In the US and UK, snacks account for about 25% of our daily energy, so when and what we snack on could affect our health.
How fast we eat
But when we eat isn’t the only time-related issue we need to think about when it comes to food. It’s worth looking at how fast we eat too.
Those who speed through their meals tend to eat more and therefore consume more calories. One study gave participants ice cream and asked them to either eat it quickly – in five minutes, or savour the taste over 30 minutes. Slower eating increased the release of gut hormones that regulate appetite, including GLP-1, the glucagon-like peptide that modern weight loss drugs such as semaglutide mimic to reduce hunger.
It takes 15 minutes for concentrations of a gut hormone called cholecystokinin, which is responsible for early feelings of satiety, to rise to sufficient levels in our bloodstream. It takes 30-60 minutes before GLP-1 and another hormone called peptide tyrosine-tyrosine (PYY) reach their peak levels and reduce our appetite. These then remain elevated for three to five hours. This explains why some of us might prefer a sweet treat immediately after a meal, but the craving goes away if we wait a while.

Slowing down while we eat helps us feel fuller for longer. In one study, participants who ate more slowly also remembered better what they ate and consumed less later on, too. Their brains subsequently showed activity in areas related to fullness and reward.
Changing the structure of the food also changes how quickly it is metabolised. – Sarah Berry
Eating slowly can also change how your blood sugar responds to food. This was shown in a study in which individuals ate a meal in 10 minutes on one day and the same meal in over 20 minutes the next day. When eating faster, the participants showed increased blood sugar, which, over time, can increase the risk of type 2 diabetes.
Food structure
When we eat food, the number of calories we absorb depends on the structure of the food in front of us, as this can determine how easily the nutrients are released.

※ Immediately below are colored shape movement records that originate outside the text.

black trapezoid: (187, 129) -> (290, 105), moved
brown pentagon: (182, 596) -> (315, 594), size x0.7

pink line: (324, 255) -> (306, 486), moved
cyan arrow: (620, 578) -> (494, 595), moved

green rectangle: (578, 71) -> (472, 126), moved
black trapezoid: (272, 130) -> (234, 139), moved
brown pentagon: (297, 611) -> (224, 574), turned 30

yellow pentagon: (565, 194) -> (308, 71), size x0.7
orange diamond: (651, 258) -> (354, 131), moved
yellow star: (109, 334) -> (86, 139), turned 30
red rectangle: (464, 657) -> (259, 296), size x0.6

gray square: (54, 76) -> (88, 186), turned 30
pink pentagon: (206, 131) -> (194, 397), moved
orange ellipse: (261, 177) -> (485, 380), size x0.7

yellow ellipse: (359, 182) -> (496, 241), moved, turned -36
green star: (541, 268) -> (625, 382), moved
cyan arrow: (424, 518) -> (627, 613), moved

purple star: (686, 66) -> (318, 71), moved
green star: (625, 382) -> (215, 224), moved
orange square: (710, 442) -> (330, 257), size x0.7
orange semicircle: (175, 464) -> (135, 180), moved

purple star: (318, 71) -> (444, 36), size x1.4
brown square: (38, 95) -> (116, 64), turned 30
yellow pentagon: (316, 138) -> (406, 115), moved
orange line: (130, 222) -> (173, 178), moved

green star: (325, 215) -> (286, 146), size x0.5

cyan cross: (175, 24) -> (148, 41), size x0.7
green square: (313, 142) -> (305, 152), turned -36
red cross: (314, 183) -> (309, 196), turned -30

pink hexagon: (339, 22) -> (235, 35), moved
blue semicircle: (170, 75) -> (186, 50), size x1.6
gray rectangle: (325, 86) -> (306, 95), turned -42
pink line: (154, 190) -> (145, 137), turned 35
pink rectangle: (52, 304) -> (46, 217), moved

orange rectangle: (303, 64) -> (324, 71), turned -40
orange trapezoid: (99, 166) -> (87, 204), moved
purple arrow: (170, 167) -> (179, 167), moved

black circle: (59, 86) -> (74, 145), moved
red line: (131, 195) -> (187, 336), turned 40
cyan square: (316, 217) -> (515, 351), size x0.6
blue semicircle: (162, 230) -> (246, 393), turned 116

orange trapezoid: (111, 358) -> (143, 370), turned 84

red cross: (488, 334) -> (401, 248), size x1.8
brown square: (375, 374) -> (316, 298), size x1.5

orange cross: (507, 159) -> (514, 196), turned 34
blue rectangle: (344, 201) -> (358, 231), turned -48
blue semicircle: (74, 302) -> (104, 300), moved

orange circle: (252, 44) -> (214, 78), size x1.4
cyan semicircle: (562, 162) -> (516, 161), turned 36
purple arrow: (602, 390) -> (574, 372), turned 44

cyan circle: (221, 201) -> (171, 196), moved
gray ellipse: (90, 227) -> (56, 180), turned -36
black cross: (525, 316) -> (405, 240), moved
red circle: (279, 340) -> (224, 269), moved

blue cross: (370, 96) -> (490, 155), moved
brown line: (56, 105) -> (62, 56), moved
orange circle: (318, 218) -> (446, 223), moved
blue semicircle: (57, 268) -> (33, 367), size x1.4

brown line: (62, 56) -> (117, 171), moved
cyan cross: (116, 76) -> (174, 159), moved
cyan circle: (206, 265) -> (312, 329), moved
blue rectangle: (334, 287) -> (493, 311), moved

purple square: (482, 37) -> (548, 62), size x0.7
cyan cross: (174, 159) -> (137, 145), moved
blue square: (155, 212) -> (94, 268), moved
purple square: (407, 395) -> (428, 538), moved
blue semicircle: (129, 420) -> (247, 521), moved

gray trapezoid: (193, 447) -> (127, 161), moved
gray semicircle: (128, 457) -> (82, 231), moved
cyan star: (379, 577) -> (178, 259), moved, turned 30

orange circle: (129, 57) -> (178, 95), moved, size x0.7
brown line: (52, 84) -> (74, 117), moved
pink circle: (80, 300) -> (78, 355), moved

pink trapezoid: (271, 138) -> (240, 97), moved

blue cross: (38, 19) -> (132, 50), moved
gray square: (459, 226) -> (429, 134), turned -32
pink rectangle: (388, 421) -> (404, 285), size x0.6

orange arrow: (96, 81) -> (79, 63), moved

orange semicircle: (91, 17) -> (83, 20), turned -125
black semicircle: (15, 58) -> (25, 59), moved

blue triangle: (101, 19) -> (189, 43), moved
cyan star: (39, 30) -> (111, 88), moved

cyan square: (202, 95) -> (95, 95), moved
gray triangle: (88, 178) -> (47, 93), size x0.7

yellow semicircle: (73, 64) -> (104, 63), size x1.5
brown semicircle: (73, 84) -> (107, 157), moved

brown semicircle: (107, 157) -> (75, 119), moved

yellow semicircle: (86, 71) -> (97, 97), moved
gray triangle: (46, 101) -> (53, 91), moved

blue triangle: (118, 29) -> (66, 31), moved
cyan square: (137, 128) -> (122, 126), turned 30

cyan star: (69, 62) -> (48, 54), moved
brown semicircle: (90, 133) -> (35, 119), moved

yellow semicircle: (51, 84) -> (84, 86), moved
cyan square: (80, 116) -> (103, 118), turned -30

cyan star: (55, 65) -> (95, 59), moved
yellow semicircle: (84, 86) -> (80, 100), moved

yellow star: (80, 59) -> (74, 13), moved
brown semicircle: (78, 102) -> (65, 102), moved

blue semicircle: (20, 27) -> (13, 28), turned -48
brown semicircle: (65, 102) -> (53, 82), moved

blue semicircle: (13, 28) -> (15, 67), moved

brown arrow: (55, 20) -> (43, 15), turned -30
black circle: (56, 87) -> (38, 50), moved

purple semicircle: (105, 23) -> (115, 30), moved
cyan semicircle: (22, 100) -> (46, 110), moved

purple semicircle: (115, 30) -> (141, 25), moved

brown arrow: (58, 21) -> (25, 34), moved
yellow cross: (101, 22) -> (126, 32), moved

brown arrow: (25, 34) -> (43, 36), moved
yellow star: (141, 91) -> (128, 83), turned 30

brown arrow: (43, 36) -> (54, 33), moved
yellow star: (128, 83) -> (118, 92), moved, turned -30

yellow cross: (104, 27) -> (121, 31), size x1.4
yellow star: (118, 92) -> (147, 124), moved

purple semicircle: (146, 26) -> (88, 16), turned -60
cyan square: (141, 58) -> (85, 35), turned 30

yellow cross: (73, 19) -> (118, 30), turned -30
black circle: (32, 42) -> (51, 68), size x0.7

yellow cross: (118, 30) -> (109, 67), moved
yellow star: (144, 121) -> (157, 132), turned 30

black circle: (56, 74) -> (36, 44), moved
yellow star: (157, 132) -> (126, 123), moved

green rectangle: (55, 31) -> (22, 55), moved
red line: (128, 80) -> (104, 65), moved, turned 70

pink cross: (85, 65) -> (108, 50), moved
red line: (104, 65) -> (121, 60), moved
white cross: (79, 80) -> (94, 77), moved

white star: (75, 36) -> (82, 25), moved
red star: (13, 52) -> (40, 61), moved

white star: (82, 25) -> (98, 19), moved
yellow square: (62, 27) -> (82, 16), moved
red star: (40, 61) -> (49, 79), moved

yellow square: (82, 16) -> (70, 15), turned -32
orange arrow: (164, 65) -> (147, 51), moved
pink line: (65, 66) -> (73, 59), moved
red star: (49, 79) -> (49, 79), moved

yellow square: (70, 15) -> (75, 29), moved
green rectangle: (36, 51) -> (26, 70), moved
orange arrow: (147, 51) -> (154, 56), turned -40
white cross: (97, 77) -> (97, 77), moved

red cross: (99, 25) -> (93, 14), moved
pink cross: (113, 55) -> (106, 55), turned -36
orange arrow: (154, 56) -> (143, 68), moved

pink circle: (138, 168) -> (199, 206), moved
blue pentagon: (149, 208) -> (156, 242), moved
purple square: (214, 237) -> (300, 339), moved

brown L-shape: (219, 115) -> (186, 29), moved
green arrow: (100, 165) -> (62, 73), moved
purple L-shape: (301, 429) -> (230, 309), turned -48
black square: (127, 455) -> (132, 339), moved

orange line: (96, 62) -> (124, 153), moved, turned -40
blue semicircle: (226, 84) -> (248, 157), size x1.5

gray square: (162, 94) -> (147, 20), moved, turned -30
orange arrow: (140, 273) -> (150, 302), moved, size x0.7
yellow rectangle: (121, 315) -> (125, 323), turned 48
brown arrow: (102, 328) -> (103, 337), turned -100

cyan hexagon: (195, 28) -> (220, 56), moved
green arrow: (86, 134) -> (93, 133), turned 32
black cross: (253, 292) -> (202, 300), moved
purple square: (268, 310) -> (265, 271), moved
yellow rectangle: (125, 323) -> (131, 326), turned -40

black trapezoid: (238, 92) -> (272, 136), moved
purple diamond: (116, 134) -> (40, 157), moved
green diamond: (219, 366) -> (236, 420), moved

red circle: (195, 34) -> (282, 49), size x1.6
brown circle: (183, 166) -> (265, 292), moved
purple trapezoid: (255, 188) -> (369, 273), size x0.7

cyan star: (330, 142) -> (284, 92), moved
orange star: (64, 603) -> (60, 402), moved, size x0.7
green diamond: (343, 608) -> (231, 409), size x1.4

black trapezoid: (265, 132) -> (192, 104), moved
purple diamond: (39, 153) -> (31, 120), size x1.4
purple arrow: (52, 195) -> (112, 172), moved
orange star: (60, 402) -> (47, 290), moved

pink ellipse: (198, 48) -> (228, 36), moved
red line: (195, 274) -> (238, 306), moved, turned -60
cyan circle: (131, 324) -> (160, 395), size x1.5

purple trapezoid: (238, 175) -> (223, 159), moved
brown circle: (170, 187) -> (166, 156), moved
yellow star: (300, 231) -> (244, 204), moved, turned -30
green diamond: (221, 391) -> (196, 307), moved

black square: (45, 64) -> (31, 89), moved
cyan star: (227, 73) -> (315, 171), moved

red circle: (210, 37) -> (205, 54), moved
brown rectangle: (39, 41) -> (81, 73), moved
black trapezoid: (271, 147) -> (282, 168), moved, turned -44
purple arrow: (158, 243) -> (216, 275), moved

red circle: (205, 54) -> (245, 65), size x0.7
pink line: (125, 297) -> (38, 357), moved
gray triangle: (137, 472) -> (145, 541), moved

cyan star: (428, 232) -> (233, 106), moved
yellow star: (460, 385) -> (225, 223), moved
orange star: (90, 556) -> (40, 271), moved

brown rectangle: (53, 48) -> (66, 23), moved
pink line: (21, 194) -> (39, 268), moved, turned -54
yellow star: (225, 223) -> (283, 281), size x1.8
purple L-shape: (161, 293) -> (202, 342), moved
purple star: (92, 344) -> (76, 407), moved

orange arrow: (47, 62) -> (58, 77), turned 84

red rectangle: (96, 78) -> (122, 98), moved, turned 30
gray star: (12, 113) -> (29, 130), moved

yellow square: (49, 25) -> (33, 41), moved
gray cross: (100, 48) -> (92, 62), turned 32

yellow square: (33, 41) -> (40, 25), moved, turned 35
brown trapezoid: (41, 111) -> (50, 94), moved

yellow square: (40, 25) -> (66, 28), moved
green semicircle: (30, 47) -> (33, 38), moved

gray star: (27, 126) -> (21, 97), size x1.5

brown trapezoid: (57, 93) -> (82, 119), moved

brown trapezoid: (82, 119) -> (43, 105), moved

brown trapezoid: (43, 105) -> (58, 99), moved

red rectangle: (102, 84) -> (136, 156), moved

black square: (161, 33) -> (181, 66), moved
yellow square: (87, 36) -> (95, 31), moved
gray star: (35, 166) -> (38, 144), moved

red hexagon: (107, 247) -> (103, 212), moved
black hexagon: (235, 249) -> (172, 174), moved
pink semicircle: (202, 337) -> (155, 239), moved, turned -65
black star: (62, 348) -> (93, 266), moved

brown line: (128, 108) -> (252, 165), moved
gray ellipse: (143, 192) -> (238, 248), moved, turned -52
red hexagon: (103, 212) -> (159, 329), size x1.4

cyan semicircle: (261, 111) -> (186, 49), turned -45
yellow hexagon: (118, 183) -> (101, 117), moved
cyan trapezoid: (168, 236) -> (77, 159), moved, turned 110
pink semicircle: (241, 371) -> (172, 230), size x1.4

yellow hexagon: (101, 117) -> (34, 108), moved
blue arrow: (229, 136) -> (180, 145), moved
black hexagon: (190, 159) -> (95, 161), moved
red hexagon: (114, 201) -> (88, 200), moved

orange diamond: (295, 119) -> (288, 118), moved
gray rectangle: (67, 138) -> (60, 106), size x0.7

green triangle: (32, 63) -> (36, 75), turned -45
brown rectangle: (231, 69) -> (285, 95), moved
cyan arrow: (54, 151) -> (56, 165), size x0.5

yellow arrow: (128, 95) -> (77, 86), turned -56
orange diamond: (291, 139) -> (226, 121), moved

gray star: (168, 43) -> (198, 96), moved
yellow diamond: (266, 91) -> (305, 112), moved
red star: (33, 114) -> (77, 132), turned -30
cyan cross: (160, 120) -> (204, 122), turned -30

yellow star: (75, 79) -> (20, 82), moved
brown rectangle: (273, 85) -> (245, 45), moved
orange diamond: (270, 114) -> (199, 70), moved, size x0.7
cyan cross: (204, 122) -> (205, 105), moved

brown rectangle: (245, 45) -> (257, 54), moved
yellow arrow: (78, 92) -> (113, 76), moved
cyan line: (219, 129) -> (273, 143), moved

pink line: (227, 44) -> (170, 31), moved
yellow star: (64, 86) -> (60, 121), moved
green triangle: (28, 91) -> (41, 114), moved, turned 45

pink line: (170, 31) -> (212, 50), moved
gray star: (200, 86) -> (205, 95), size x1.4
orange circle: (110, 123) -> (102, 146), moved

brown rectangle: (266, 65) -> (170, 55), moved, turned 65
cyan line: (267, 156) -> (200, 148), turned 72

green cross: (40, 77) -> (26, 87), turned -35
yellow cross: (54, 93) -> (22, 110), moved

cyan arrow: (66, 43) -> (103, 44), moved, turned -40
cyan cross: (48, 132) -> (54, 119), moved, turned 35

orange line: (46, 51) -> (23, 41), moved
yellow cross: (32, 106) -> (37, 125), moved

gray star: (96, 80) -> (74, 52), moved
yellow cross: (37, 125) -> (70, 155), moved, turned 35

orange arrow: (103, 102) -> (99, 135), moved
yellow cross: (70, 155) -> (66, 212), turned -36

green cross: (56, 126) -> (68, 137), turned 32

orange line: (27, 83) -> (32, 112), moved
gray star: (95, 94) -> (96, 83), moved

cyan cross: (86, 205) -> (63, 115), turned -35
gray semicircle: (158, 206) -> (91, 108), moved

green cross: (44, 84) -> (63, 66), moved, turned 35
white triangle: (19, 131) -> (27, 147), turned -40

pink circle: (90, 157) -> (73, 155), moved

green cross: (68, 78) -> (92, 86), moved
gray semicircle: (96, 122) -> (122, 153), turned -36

Take almonds. A handful consists of about 160-170 calories. How much of this we absorb depends on how we eat it. Some of us may absorb the full amount while others will absorb fewer calories despite eating the same number – it all comes down to how we chew the nuts and how they were processed beforehand.
If we carefully chew the almonds, we’ll absorb all the calories; if we only partially chew them, we won’t, says Berry. Our bodies will also extract more calories from ground almonds than whole ones.
Similarly we can eat pureed apple sauce much quicker than a whole apple for instance, which then also changes how full we feel.
Berry says this also explains why we tend to consume more calories when eating ultra-processed food, which can lead to weight gain. Changing the structure of the food changes its texture, how quickly it is metabolised, where it is metabolised, and where the nutrients are absorbed.